> [Task goal]
Looking at the data, count the lines where the word "panel" occurs and answer with only the number.

Bounding box prediction data
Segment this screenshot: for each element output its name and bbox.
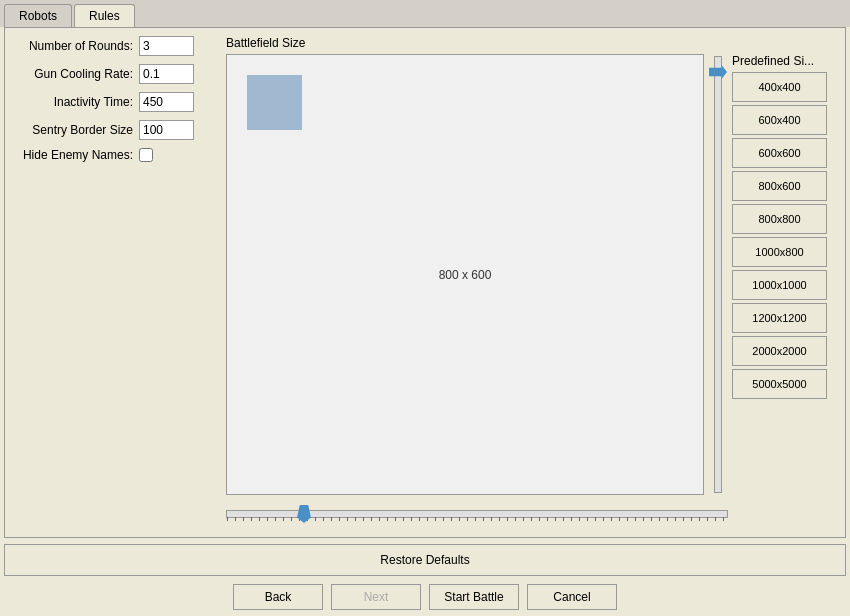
- hide-enemy-checkbox[interactable]: [139, 148, 153, 162]
- battlefield-section: Battlefield Size 800 x 600: [226, 36, 837, 529]
- vertical-slider-thumb[interactable]: [709, 65, 727, 79]
- sentry-input[interactable]: [139, 120, 194, 140]
- robot-thumbnail: [247, 75, 302, 130]
- restore-defaults-label: Restore Defaults: [380, 553, 469, 567]
- left-panel: Number of Rounds: Gun Cooling Rate: Inac…: [13, 36, 218, 529]
- battlefield-canvas: 800 x 600: [226, 54, 704, 495]
- horizontal-slider-container: [226, 499, 728, 529]
- button-bar: Back Next Start Battle Cancel: [0, 576, 850, 616]
- predefined-size-btn[interactable]: 1000x800: [732, 237, 827, 267]
- hide-enemy-row: Hide Enemy Names:: [13, 148, 218, 162]
- num-rounds-row: Number of Rounds:: [13, 36, 218, 56]
- sentry-label: Sentry Border Size: [13, 123, 133, 137]
- gun-cooling-label: Gun Cooling Rate:: [13, 67, 133, 81]
- horizontal-slider-track[interactable]: [226, 510, 728, 518]
- battlefield-area: 800 x 600: [226, 54, 837, 529]
- predefined-size-btn[interactable]: 800x600: [732, 171, 827, 201]
- predefined-size-btn[interactable]: 600x600: [732, 138, 827, 168]
- next-button[interactable]: Next: [331, 584, 421, 610]
- tab-bar: Robots Rules: [0, 0, 850, 27]
- predefined-size-btn[interactable]: 1200x1200: [732, 303, 827, 333]
- vertical-slider-container: [708, 54, 728, 495]
- start-battle-button[interactable]: Start Battle: [429, 584, 519, 610]
- content-area: Number of Rounds: Gun Cooling Rate: Inac…: [4, 27, 846, 538]
- num-rounds-label: Number of Rounds:: [13, 39, 133, 53]
- inactivity-label: Inactivity Time:: [13, 95, 133, 109]
- gun-cooling-row: Gun Cooling Rate:: [13, 64, 218, 84]
- cancel-button[interactable]: Cancel: [527, 584, 617, 610]
- predefined-size-btn[interactable]: 2000x2000: [732, 336, 827, 366]
- tab-robots[interactable]: Robots: [4, 4, 72, 27]
- main-window: Robots Rules Number of Rounds: Gun Cooli…: [0, 0, 850, 616]
- predefined-size-btn[interactable]: 600x400: [732, 105, 827, 135]
- predefined-list: 400x400600x400600x600800x600800x8001000x…: [732, 72, 837, 529]
- vertical-slider-track[interactable]: [714, 56, 722, 493]
- predefined-size-btn[interactable]: 5000x5000: [732, 369, 827, 399]
- predefined-size-btn[interactable]: 800x800: [732, 204, 827, 234]
- restore-defaults-button[interactable]: Restore Defaults: [4, 544, 846, 576]
- predefined-size-btn[interactable]: 1000x1000: [732, 270, 827, 300]
- sentry-row: Sentry Border Size: [13, 120, 218, 140]
- back-button[interactable]: Back: [233, 584, 323, 610]
- predefined-label: Predefined Si...: [732, 54, 837, 68]
- inactivity-input[interactable]: [139, 92, 194, 112]
- gun-cooling-input[interactable]: [139, 64, 194, 84]
- battlefield-label: Battlefield Size: [226, 36, 837, 50]
- predefined-panel: Predefined Si... 400x400600x400600x60080…: [732, 54, 837, 529]
- num-rounds-input[interactable]: [139, 36, 194, 56]
- main-row: Number of Rounds: Gun Cooling Rate: Inac…: [13, 36, 837, 529]
- battlefield-size-text: 800 x 600: [439, 268, 492, 282]
- hide-enemy-label: Hide Enemy Names:: [13, 148, 133, 162]
- inactivity-row: Inactivity Time:: [13, 92, 218, 112]
- battlefield-container: 800 x 600: [226, 54, 728, 529]
- tab-rules[interactable]: Rules: [74, 4, 135, 27]
- predefined-size-btn[interactable]: 400x400: [732, 72, 827, 102]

> [Response]
2